Yazılım Kalitesi : Bütün bir yaşam döngüsü sırasında etken olan bir konudur.

Kalite kavramı, YM etkinliklerinin hepsinde yer alması gereken, sürecin bütünü ile ilgilidir (bir şemsiye etkinlik) [34].

2.2. Yazılım Güvenliği

Hangi kaynaktan geldiği belirsiz kodların bilinçsizce çalıştırılması sonucu her gün binlerce sistem milyonlarca dolarlık hasara uğramaktadır.

CERT koordinasyon merkezinin verilerine göre 2003 yılında, 2002 yılındakine oranla %70 artış gösteren yazılım zayıflıkları ve açıkları raporlanmıştır. 1970 yıllarında orijinal bilgisayar güvenliği savunma stratejisi “nüfuz et ve yama.”

terimleriyle ifade ediliyordu.

O zamanlar savunma tamamen, ancak saldırı tespit edildikten, hasar oluştuktan sonra reaktif(tepkimeli)di. ”Nüfuz et ve yama”’yı real-time saldırı tespit sistemleri, denetleme toolları gibi daha gelişmiş savunma teknikleri takip etti.

Yazılım güvenliği ve güvenli yazılım geliştirme sürecinde güvenlikle alakalı önlemlerin ne kadar erken alınmaya başlandığına bağlı bir gelişim göstermektedir.

2.2.1. Güvenli yazılım geliştirme

Yazılımların yaygın olarak kullanılmaya başlandığı ilk yıllarda kaliteli ve olgun yazılım üretmek, son yıllarda ise özellikle güvenli yazılım geliştirmek için çok sayıda model ve çerçeve üzerinde çalışılmıştır.
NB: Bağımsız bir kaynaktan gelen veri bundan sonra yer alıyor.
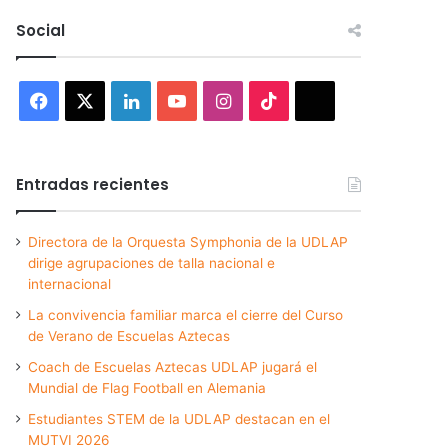
Social
Facebook
X
LinkedIn
YouTube
Instagram
TikTok
Threads
Entradas recientes
Directora de la Orquesta Symphonia de la UDLAP
dirige agrupaciones de talla nacional e
internacional
La convivencia familiar marca el cierre del Curso
de Verano de Escuelas Aztecas
Coach de Escuelas Aztecas UDLAP jugará el
Mundial de Flag Football en Alemania
Estudiantes STEM de la UDLAP destacan en el
MUTVI 2026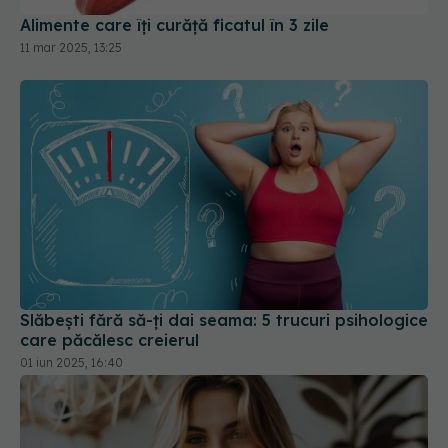
Alimente care îți curăță ficatul în 3 zile
11 mar 2025, 13:25
Slăbești fără să-ți dai seama: 5 trucuri psihologice
care păcălesc creierul
01 iun 2025, 16:40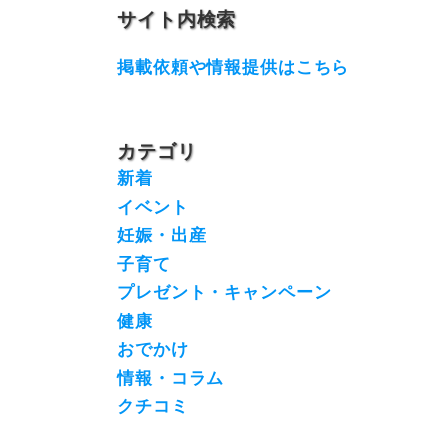
サイト内検索
掲載依頼や情報提供はこちら
カテゴリ
新着
イベント
妊娠・出産
子育て
プレゼント・キャンペーン
健康
おでかけ
情報・コラム
クチコミ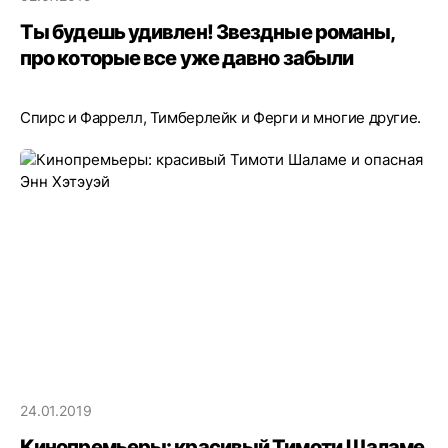
Ты будешь удивлен! Звездные романы,
про которые все уже давно забыли
Спирс и Фаррелл, Тимберлейк и Ферги и многие другие.
24.01.2019
Кинопремьеры: красивый Тимоти Шаламе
Bu durumun en büyük tetikleyicisi son yıllarda güvenlik açıklıklarının artmasıdır. Güvenli bir sistem oluşturabilmek güçtür. Sistemlerdeki güvenlik açıkları yüzünden birçok sistem hasara uğramaktadır.

(20)

Bu açıklıkların kaynağı donanım ve yazılım olmak üzere iki temele dayanır.

Günümüzde donanımsal hatalar en aza indirgenmiş durumdadır. Ortaya çıkan güvenlik açıkları büyük oranda yazılımsaldır.

Artan bu güvenlik tehditleri Şekil 1’de görüldüğü üzere hiç hesaba katılmayan sürpriz maliyetleri de beraberinde getirmektedir. Yazılım geliştirmede erken bir süreçte farkına varılan yazılım açıklıklarının düzeltilmesinin daha ileri süreçlerde farkına varılan açıklıklara göre daha az maliyetli olacağı yazılım endüstrisince yaygın olarak kabul edilen bir ilkedir [24]. Bu ilke yazılım geliştirme sürecinin güvenli olmasının maliyet açısından da ne denli önemli olduğunun göstergesidir.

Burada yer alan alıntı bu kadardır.